We call the Council of Bishops to join our ecumenical and interfaith partners to denounce the sin of systemic racism in the United States and its expressions in other parts of the world. (UMC Book of Resolutions #3377  “Opposition to Racial Profiling in the United States”) We invite the Central Conference bishops to share their wisdom derived from their own struggle against injustices in similar situations. 

We call the United Methodist Pastors and Congregations to denounce racism as antithetical to the gospel, lead their congregation in prayerful reflection of the dire effects of racism and white privilege, use the resources addressing these issues produced by the General Commission on Religion and Race (GCORR), the General Board of Church & Society (GBCS) and the other general agencies; and organize constructive dialogues of communities of color with political leaders, police departments and grassroot organizations in their communities. (UMC Book of Resolution #3374 “Annual Conferences’ Districts’ and Local Congregations’ Responsibilities for Eradication of Racism”)

We call our Central Conference siblings to pray for the United States as it struggles with the effects of racism and white privilege and to denounce any practices of systemic  oppressions that are enforced upon them. 

We call the General Conference Delegates to respond to the present crisis with pastoral actions and programs that will bring reconciliation, support equity, and work together to dismantle racism and white privilege in our denomination and society. To that end, we urge the General Conference to support the important work of the Racial Ethnic Plans, GCORR and GBCS in their programming and advocacy for racial ethnic ministries.

MARCHA supports the statements made by racial ethnic caucuses, general agencies and the Council of Bishops in regards to denouncing racism. We encourage all people of faith to be in solidarity with those who seek peace and justice.  As an act of witness, light a candle every evening and pray for peace with justice in the United States and the world. True peace cannot be achieved without True Justice. “And justice will produce lasting peace and security.” (Isaiah 32 CEV)

Ken R Jun 20, 2020 4:42pm

Racism against all races, gender, and sex by all people is terrible. However, I wish the church leaders would stop using words such as white supremacy and white privilege. Those in themselves are racist to assume all white people think, act, and feel the same about other races. It is also racist to assume only white people are racist.

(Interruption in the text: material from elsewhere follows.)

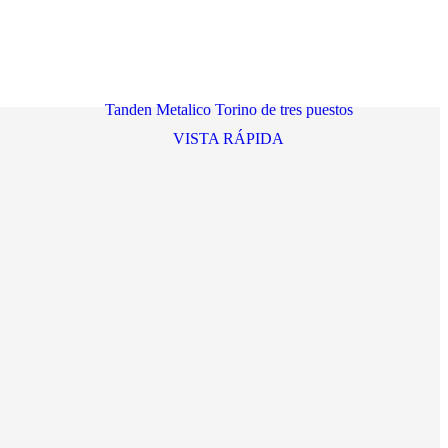
Tanden Metalico Torino de tres puestos
VISTA RÁPIDA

It is words like those that turn me off to listening and having an open discussion on the topic.

As long as we are being honest here, lets not just talk about those killed by law enforcement every year but lets also talk about the 700+ people shot in Baltimore, and 300+ killed, not by police but predominately blacks against other blacks. For some reason I don't hear church leaders having marches and delivering sermons on this pandemic.